Incidental detection of adrenal masses has increased due to the use of cross-sectional imaging. These adrenal incidentalomas are found in approximately 5% of patients, with increasing incidence by age. Most adrenal incidentalomas are benign, nonfunctioning adrenal tumors (NFATs), but up to 15% are associated with excess hormone secretion. These secretory adenomas are often associated with autonomous cortisol secretion, a condition characterized by elevated levels of cortisol without the typical physical changes associated with hypercortisolism.* A better understanding of the natural history of these two adenoma types is required to determine appropriate management and follow-up plans for both NFATs and autonomous cortisol secretion.
To determine the natural history of adrenal incidentalomas, a systematic review and meta-analysis analyzed 32 studies reporting the outcomes of 4,121 patients with NFAT or autonomous cortisol secretion.† Specific outcomes of interest included adenoma growth, changes in hormone production, the frequency of cardiovascular and metabolic comorbidities‡ between baseline and follow-up, and all-cause and cardiovascular mortality.
The meta-analysis showed that patients with autonomous cortisol secretion had a higher prevalence of cardiovascular risk factors at baseline and were more likely to develop or show worsening of these factors during follow-up than patients with NFAT. Additionally, patients with NFATs were at elevated risk for type 2 diabetes and cardiovascular comorbidities relative to patients without any adrenal adenomas. Although adenoma growth and changes in hormonal function were relatively stable over time, the meta-analysis concluded that clinical follow-up is warranted for patients with NFAT or autonomous cortisol secretion due to their increased risk for cardiometabolic comorbidities.
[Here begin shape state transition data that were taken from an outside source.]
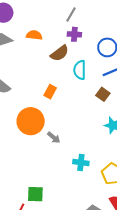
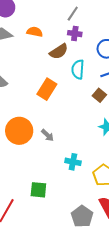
orange rectangle: (50, 92) -> (47, 89), size x1.5
orange circle: (31, 121) -> (19, 131), moved
green square: (35, 194) -> (38, 190), moved

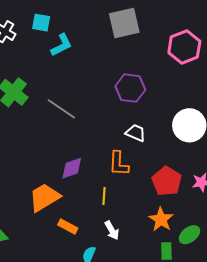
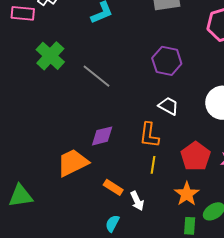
yellow line: (104, 196) -> (153, 165), moved
orange rectangle: (68, 226) -> (113, 187), moved

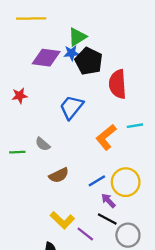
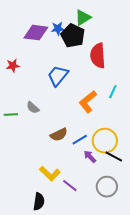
green triangle: (77, 37) -> (83, 18), moved
cyan line: (135, 126) -> (113, 92), turned -56
brown semicircle: (59, 175) -> (59, 135), moved
black line: (107, 219) -> (114, 157), moved

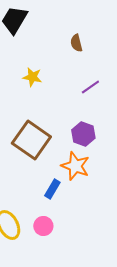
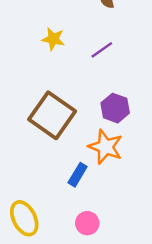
purple line: (90, 87) -> (102, 50), moved
pink circle: (43, 226) -> (87, 223), moved

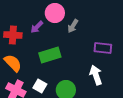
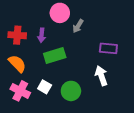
purple arrow: (37, 27) -> (42, 35), moved, turned -40

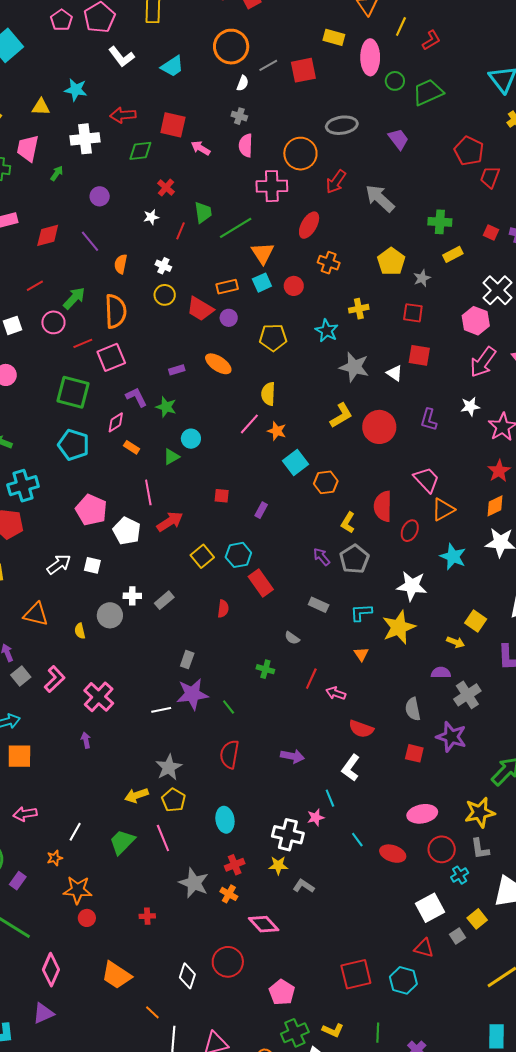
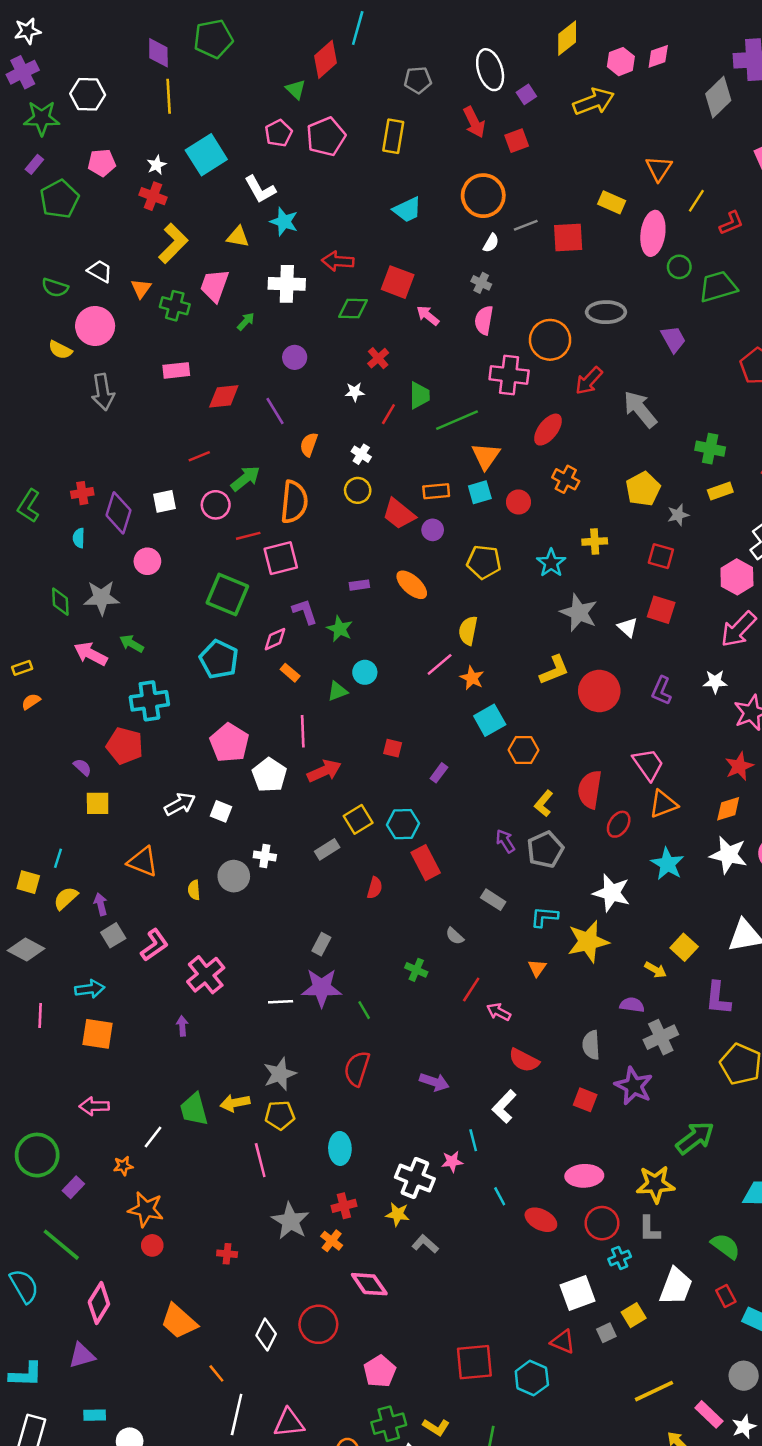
white L-shape: (121, 57) -> (260, 189), moved
gray rectangle: (164, 600) -> (327, 849), moved
yellow pentagon: (174, 800) -> (280, 1115), turned 30
green trapezoid: (122, 842) -> (194, 1109), moved, turned -68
This summary uses the term autonomous cortisol secretion to conform with the nomenclature used by the American Association of Clinical Endocrinologists (AACE). According to the AACE, an incidentally discovered adrenal mass with a 1-mg post-dexamethasone suppression test (DST) >1.8 μg/dL may indicate autonomous cortisol secretion. For more information, see Vaidya A, Hamrahian A, Bancos I, Fleseriu M, Ghayee HK. The evaluation of incidentally discovered adrenal masses. Endocr Pract. 2019;25(2):178-192.
†Definition criteria for autonomous cortisol secretion varied across studies and included DST cortisol cutoff thresholds ranging from 1.8 to 5 μg/dL.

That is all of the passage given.